Tuesday, August 16, 2011

Blacks And President Obama: End the Love Affair?

Houston-based writer Michael Arceneaux urges blacks to end their love affair with President Obama. In an article published by The Root, Arceneaux contends that blacks treat Obama like a "boyfriend," rather than a president. He urges blacks to become more critical of Obama's policies and to accept reasonable arguments from other blacks who criticize the president.


Black support for Obama remains relatively high. While the overall public support for Obama has fallen below 40 percent (a number which shows erosion of happiness among Democrats), black approval ratings for Obama remain around 85%. Nevertheless, despite these high approval ratings, the economic conditions within communities of color are quite dreadful.

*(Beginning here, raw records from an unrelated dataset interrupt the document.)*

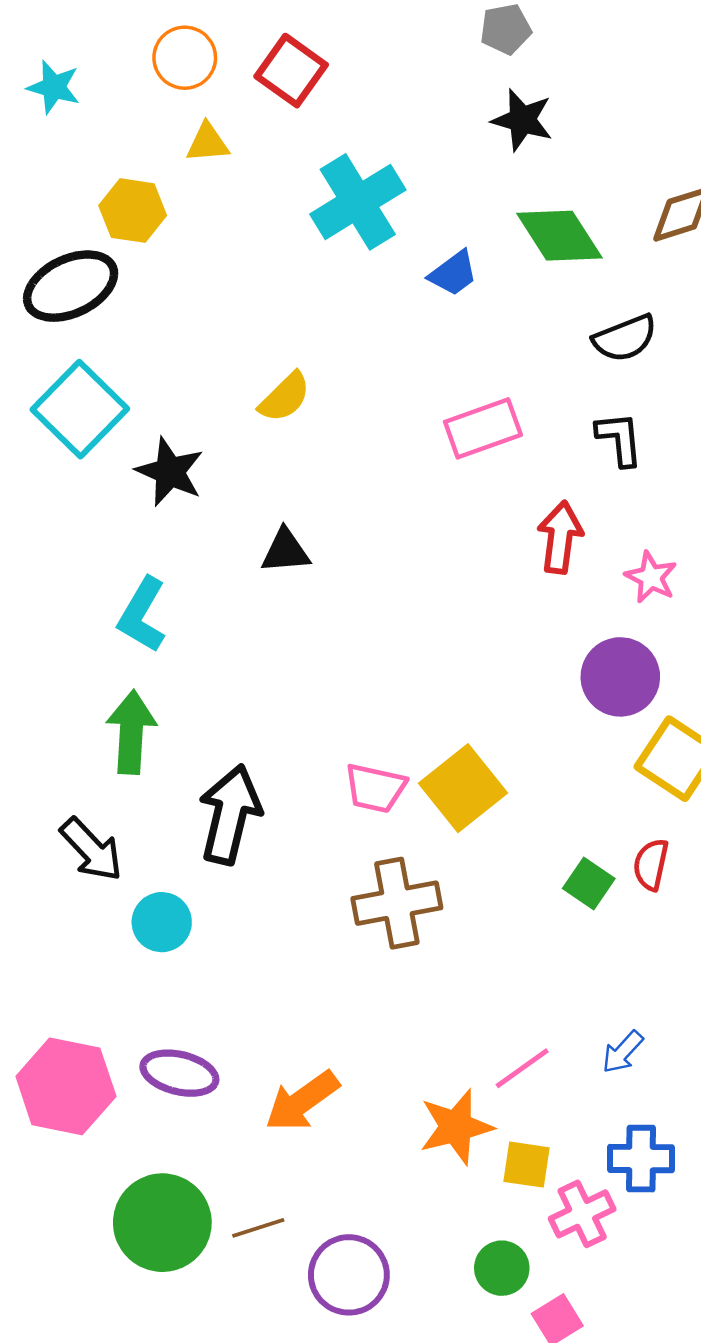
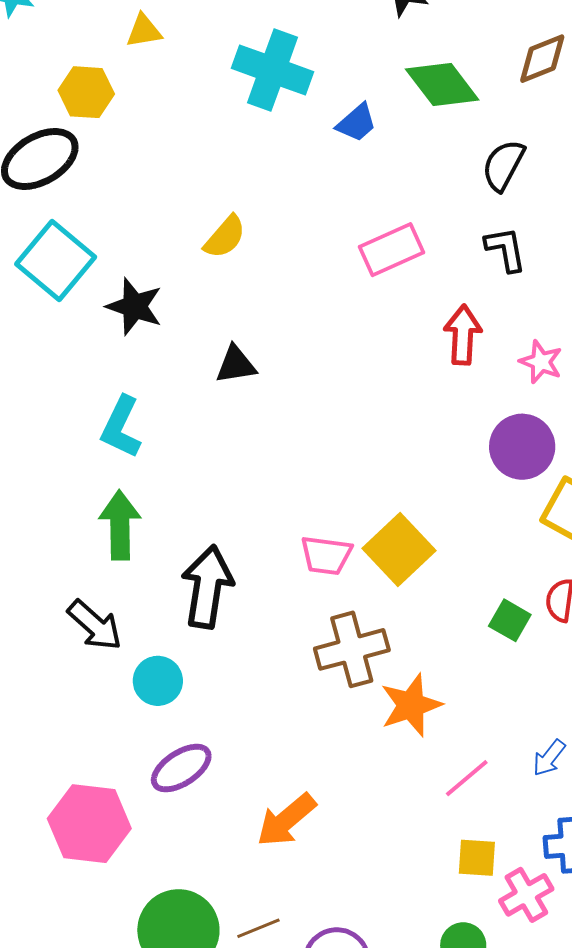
cyan cross: (358, 202) -> (272, 70), turned -34
black semicircle: (625, 338) -> (503, 165), turned 144
purple ellipse: (179, 1073) -> (181, 768), moved, turned -42
orange star: (456, 1127) -> (411, 705), moved

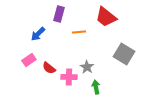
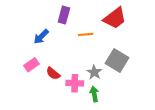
red trapezoid: (106, 17) -> (115, 18), turned -75
gray square: (124, 54) -> (117, 60), moved
green arrow: (96, 87) -> (94, 94), moved

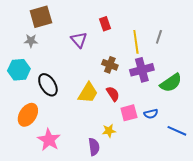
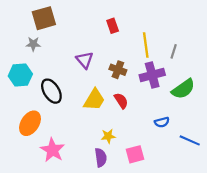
gray line: (159, 37) -> (174, 51), moved
purple triangle: (79, 40) -> (85, 60), moved
pink square: (129, 113) -> (135, 154), moved
yellow star: (109, 131) -> (108, 136), moved

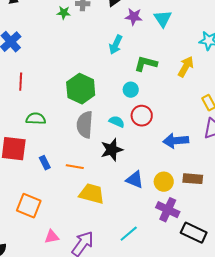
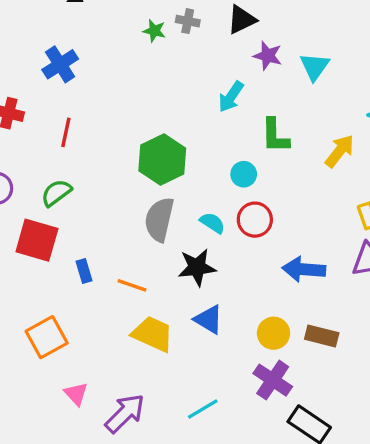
green L-shape: (146, 64) -> (275, 136), turned -115
green semicircle: (36, 119) -> (56, 193), moved, turned -48
blue triangle: (135, 180) -> (209, 319), moved
orange square: (29, 206) -> (47, 337), turned 30
pink triangle: (52, 237) -> (76, 394), turned 49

The recession has wiped out all of the gains in black wealth over the last 20 years, and black unemployment is about 3 times the rate for whites. Yet, Obama has agreed to a debt-ceiling compromise that will reduce government spending and make an economic recovery even more difficult.


Furthermore, while Obama frequently talks about the plight of the "middle class," he rarely mentions the poor or working poor in his speeches. When Obama wants to talk about unemployment and jobs, he travels to Ohio, but he does not go to East St. Louis or SE Washington, DC to hold a similar conversation. Although the disappearance of jobs in the industrial Midwest has definitely affected blacks, black urban poverty is a different social structure than poverty in the rust belt (see update below this blog post).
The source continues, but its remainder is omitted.